(Dataset records)
- Opening Delimiter -

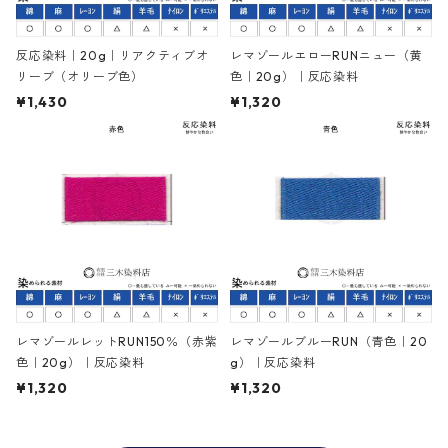
反応染料｜20g｜リアクティブオ
レマゾールエローRUNニュー（黄
リーブ（オリーブ色）
色｜20g）｜反応染料
¥1,430
¥1,320
レマゾールレットRUN150％（赤紫
レマゾールブルーRUN（青色｜20
色｜20g）｜反応染料
g）｜反応染料
¥1,320
¥1,320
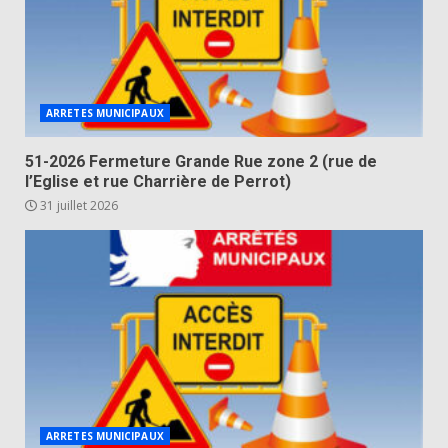
ARRETES MUNICIPAUX
51-2026 Fermeture Grande Rue zone 2 (rue de
l’Eglise et rue Charrière de Perrot)
31 juillet 2026
ARRETES MUNICIPAUX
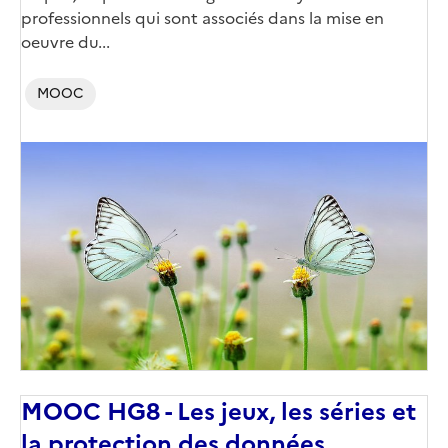
professionnels qui sont associés dans la mise en
oeuvre du...
MOOC
Image
de
couverture
(conseillée)
MOOC HG8 - Les jeux, les séries et
la protection des données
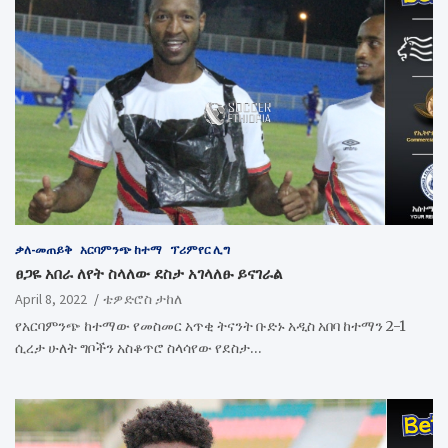
ቃለ-መጠይቅ
አርባምንጭ ከተማ
ፕሪምየር ሊግ
ፀጋዬ አበራ ለየት ስላለው ደስታ አገላለፁ ይናገራል
April 8, 2022
ቴዎድሮስ ታከለ
የአርባምንጭ ከተማው የመስመር አጥቂ ትናንት ቡድኑ አዲስ አበባ ከተማን 2-1
ሲረታ ሁለት ግቦችን አስቆጥሮ ስላሳየው የደስታ…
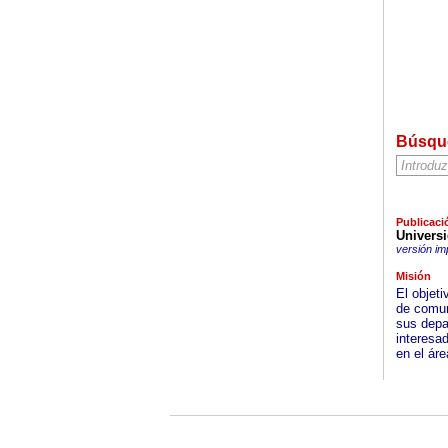
Búsqu
Publicaci
Universi
versión im
Misión
El objet
de comuni
sus depa
interesad
en el áre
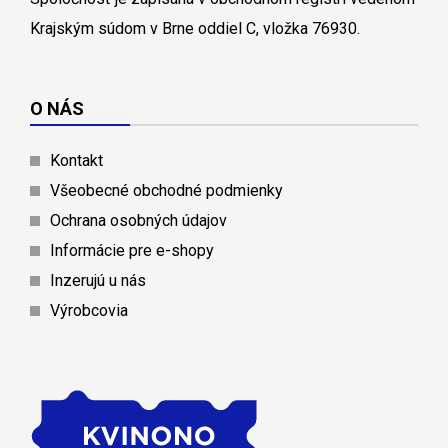
Krajským súdom v Brne oddiel C, vložka 76930.
O NÁS
Kontakt
Všeobecné obchodné podmienky
Ochrana osobných údajov
Informácie pre e-shopy
Inzerujú u nás
Výrobcovia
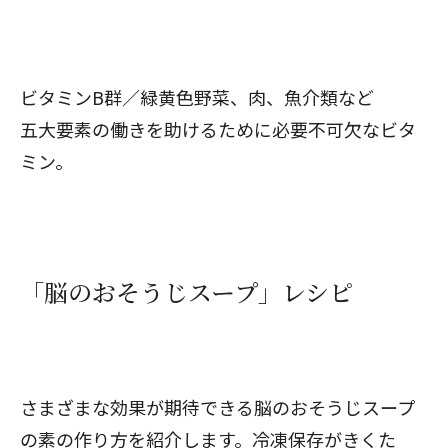
ビタミンB群／緑黄色野菜、肉、魚介類など
五大要素の働きを助けるために必要不可欠なビタ
ミン。
「脳のおそうじスープ」レシピ
さまざまな効果が期待できる脳のおそうじスープ
の素の作り方を紹介します。冷凍保存がきくた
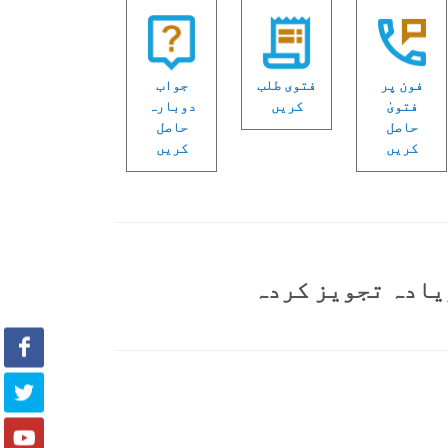
فون پر
فتوی طلب
جواب
فتویٰ
کریں
دوبارہ
حاصل
حاصل
کریں
کریں
یادہ تجویز کردہ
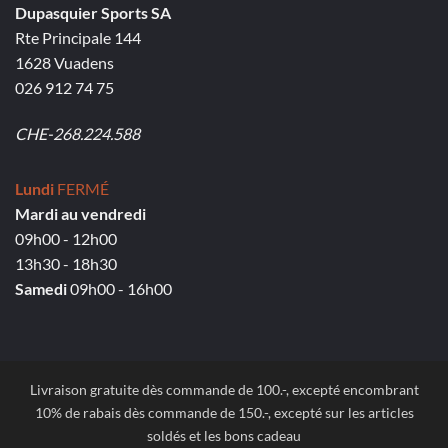
Dupasquier Sports SA
Rte Principale 144
1628 Vuadens
026 912 74 75
CHE-268.224.588
Lundi
FERMÉ
Mardi au vendredi
09h00 - 12h00
13h30 - 18h30
Samedi
09h00 - 16h00
Livraison gratuite dès commande de 100.-, excepté encombrant
10% de rabais dès commande de 150.-, excepté sur les articles
soldés et les bons cadeau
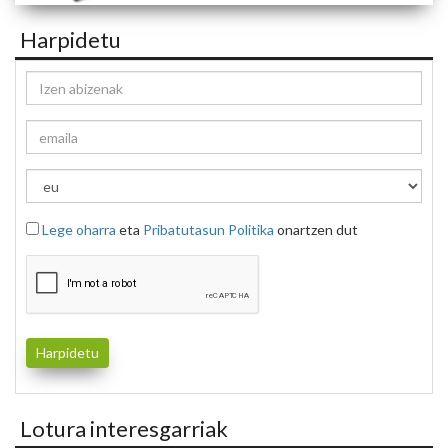
Harpidetu
Lege oharra
eta
Pribatutasun Politika
onartzen dut
Lotura interesgarriak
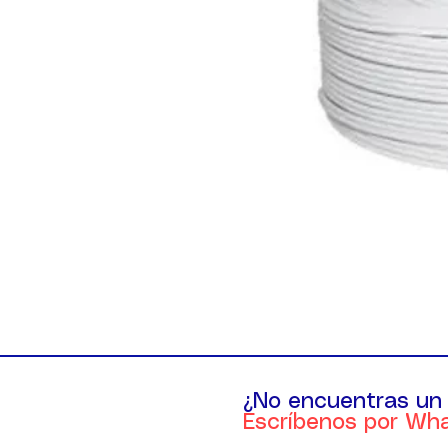
¿No encuentras un
Escríbenos por Wh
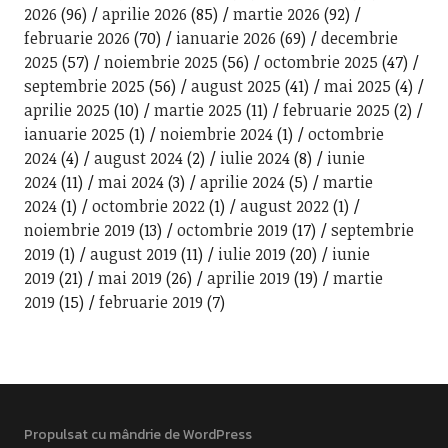
2026
(96)
aprilie 2026
(85)
martie 2026
(92)
februarie 2026
(70)
ianuarie 2026
(69)
decembrie
2025
(57)
noiembrie 2025
(56)
octombrie 2025
(47)
septembrie 2025
(56)
august 2025
(41)
mai 2025
(4)
aprilie 2025
(10)
martie 2025
(11)
februarie 2025
(2)
ianuarie 2025
(1)
noiembrie 2024
(1)
octombrie
2024
(4)
august 2024
(2)
iulie 2024
(8)
iunie
2024
(11)
mai 2024
(3)
aprilie 2024
(5)
martie
2024
(1)
octombrie 2022
(1)
august 2022
(1)
noiembrie 2019
(13)
octombrie 2019
(17)
septembrie
2019
(1)
august 2019
(11)
iulie 2019
(20)
iunie
2019
(21)
mai 2019
(26)
aprilie 2019
(19)
martie
2019
(15)
februarie 2019
(7)
Propulsat cu mândrie de WordPress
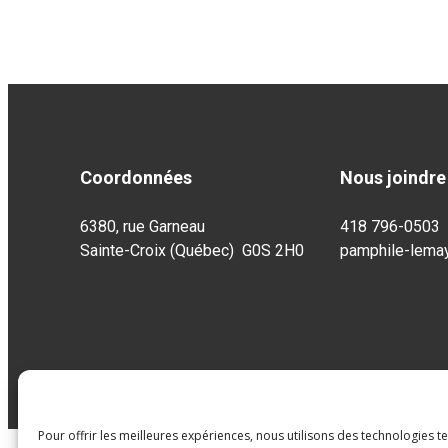
Coordonnées
Nous joindre
6380, rue Garneau
418 796-0503
Sainte-Croix (Québec) G0S 2H0
pamphile-lema
Pour offrir les meilleures expériences, nous utilisons des technologies t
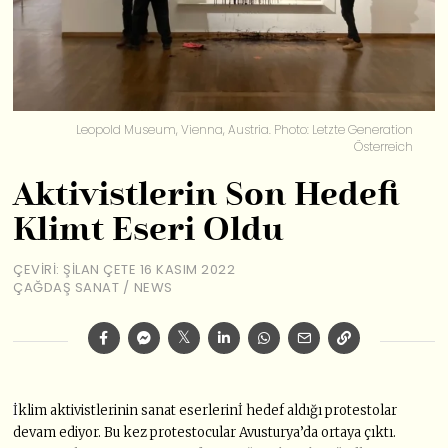
Leopold Museum, Vienna, Austria. Photo: Letzte Generation
Österreich
Aktivistlerin Son Hedefi
Klimt Eseri Oldu
ÇEVIRI: ŞILAN ÇETE
16 KASIM 2022
ÇAĞDAŞ SANAT
/
NEWS
İ
klim aktivistlerinin sanat eserlerinİ hedef aldığı protestolar
devam ediyor. Bu kez protestocular Avusturya’da ortaya çıktı.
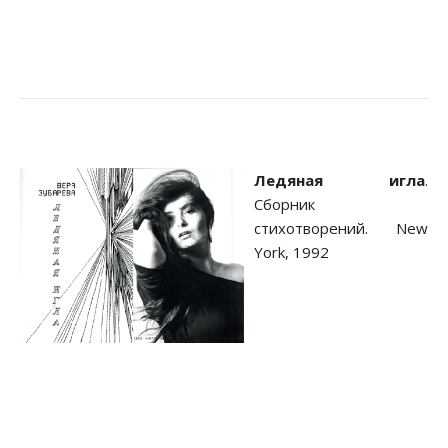
Ледяная игла
.
Сборник
стихотворений. New
York, 1992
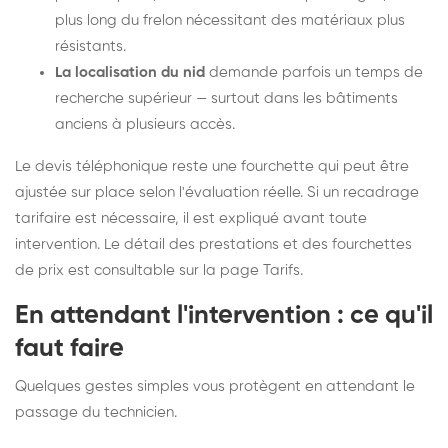
plus long du frelon nécessitant des matériaux plus
résistants.
La localisation du nid
demande parfois un temps de
recherche supérieur — surtout dans les bâtiments
anciens à plusieurs accès.
Le devis téléphonique reste une fourchette qui peut être
ajustée sur place selon l'évaluation réelle. Si un recadrage
tarifaire est nécessaire, il est expliqué avant toute
intervention. Le détail des prestations et des fourchettes
de prix est consultable sur la
page Tarifs
.
En attendant l'intervention : ce qu'il
faut faire
Quelques gestes simples vous protègent en attendant le
passage du technicien.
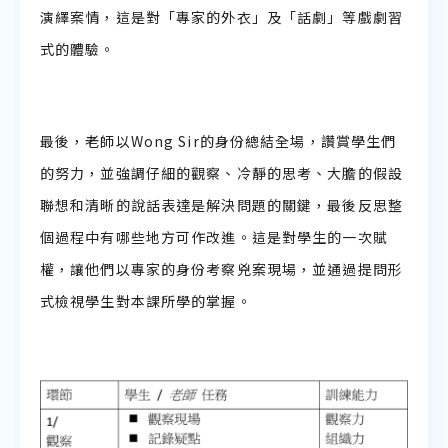
演繹案情，這是對「專家的外衣」及「話劇」等戲劇習
式的體驗。
最後，老師以Wong Sir的身份總結全場，讚賞學生們
的努力，並強調仔細的觀察、冷靜的思考、大膽的假設
聯想和清晰的說話表達是解決問題的關鍵，最後反思整
個過程中有哪些地方可作改進。這是對學生的一次賦
權，讓他們以專家的身份考察兇案現場，並通過提問形
式檢視學生對本課所學的掌握。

- Closing Delimiter -

- EXERCISE DIRECTIONS
Quote all the records verbatim, dropping any pictures from your copy.

- EXERCISE RESULT
反応染料｜20g｜リアクティブオ
レマゾールエローRUNニュー（黄
リーブ（オリーブ色）
色｜20g）｜反応染料
¥1,430
¥1,320
レマゾールレットRUN150％（赤紫
レマゾールブルーRUN（青色｜20
色｜20g）｜反応染料
g）｜反応染料
¥1,320
¥1,320
ARRETES MUNICIPAUX
51-2026 Fermeture Grande Rue zone 2 (rue de
l’Eglise et rue Charrière de Perrot)
31 juillet 2026
ARRETES MUNICIPAUX
professionnels qui sont associés dans la mise en
oeuvre du...
MOOC
Image
de
couverture
(conseillée)
MOOC HG8 - Les jeux, les séries et
la protection des données
ቃለ-መጠይቅ
አርባምንጭ ከተማ
ፕሪምየር ሊግ
ፀጋዬ አበራ ለየት ስላለው ደስታ አገላለፁ ይናገራል
April 8, 2022
ቴዎድሮስ ታከለ
የአርባምንጭ ከተማው የመስመር አጥቂ ትናንት ቡድኑ አዲስ አበባ ከተማን 2-1
ሲረታ ሁለት ግቦችን አስቆጥሮ ስላሳየው የደስታ…
Búsqu
Publicaci
Universi
versión im
Misión
El objet
de comuni
sus depa
interesad
en el áre
Krajským súdom v Brne oddiel C, vložka 76930.
O NÁS
Kontakt
Všeobecné obchodné podmienky
Ochrana osobných údajov
Informácie pre e-shopy
Inzerujú u nás
Výrobcovia
ビタミンB群／緑黄色野菜、肉、魚介類など
五大要素の働きを助けるために必要不可欠なビタ
ミン。
「脳のおそうじスープ」レシピ
さまざまな効果が期待できる脳のおそうじスープ
の素の作り方を紹介します。冷凍保存がきくた
فون پر
فتوی طلب
جواب
فتویٰ
کریں
دوبارہ
حاصل
حاصل
کریں
کریں
یادہ تجویز کردہ
Dupasquier Sports SA
Rte Principale 144
1628 Vuadens
026 912 74 75
CHE-268.224.588
Lundi
FERMÉ
Mardi au vendredi
09h00 - 12h00
13h30 - 18h30
Samedi
09h00 - 16h00
Livraison gratuite dès commande de 100.-, excepté encombrant
10% de rabais dès commande de 150.-, excepté sur les articles
soldés et les bons cadeau
Harpidetu
Lege oharra
eta
Pribatutasun Politika
onartzen dut
Lotura interesgarriak
¿No encuentras un
Escríbenos por Wh
2026
(96)
aprilie 2026
(85)
martie 2026
(92)
februarie 2026
(70)
ianuarie 2026
(69)
decembrie
2025
(57)
noiembrie 2025
(56)
octombrie 2025
(47)
septembrie 2025
(56)
august 2025
(41)
mai 2025
(4)
aprilie 2025
(10)
martie 2025
(11)
februarie 2025
(2)
ianuarie 2025
(1)
noiembrie 2024
(1)
octombrie
2024
(4)
august 2024
(2)
iulie 2024
(8)
iunie
2024
(11)
mai 2024
(3)
aprilie 2024
(5)
martie
2024
(1)
octombrie 2022
(1)
august 2022
(1)
noiembrie 2019
(13)
octombrie 2019
(17)
septembrie
2019
(1)
august 2019
(11)
iulie 2019
(20)
iunie
2019
(21)
mai 2019
(26)
aprilie 2019
(19)
martie
2019
(15)
februarie 2019
(7)
Propulsat cu mândrie de WordPress
Coordonnées
Nous joindre
6380, rue Garneau
418 796-0503
Sainte-Croix (Québec) G0S 2H0
pamphile-lema
Pour offrir les meilleures expériences, nous utilisons des technologies t
Leopold Museum, Vienna, Austria. Photo: Letzte Generation
Österreich
Aktivistlerin Son Hedefi
Klimt Eseri Oldu
ÇEVIRI: ŞILAN ÇETE
16 KASIM 2022
ÇAĞDAŞ SANAT
/
NEWS
İ
klim aktivistlerinin sanat eserlerinİ hedef aldığı protestolar
devam ediyor. Bu kez protestocular Avusturya’da ortaya çıktı.
Ледяная игла
.
Сборник
стихотворений. New
York, 1992
plus long du frelon nécessitant des matériaux plus
résistants.
La localisation du nid
demande parfois un temps de
recherche supérieur — surtout dans les bâtiments
anciens à plusieurs accès.
Le devis téléphonique reste une fourchette qui peut être
ajustée sur place selon l'évaluation réelle. Si un recadrage
tarifaire est nécessaire, il est expliqué avant toute
intervention. Le détail des prestations et des fourchettes
de prix est consultable sur la
page Tarifs
.
En attendant l'intervention : ce qu'il
faut faire
Quelques gestes simples vous protègent en attendant le
passage du technicien.
演繹案情，這是對「專家的外衣」及「話劇」等戲劇習
式的體驗。
最後，老師以Wong Sir的身份總結全場，讚賞學生們
的努力，並強調仔細的觀察、冷靜的思考、大膽的假設
聯想和清晰的說話表達是解決問題的關鍵，最後反思整
個過程中有哪些地方可作改進。這是對學生的一次賦
權，讓他們以專家的身份考察兇案現場，並通過提問形
式檢視學生對本課所學的掌握。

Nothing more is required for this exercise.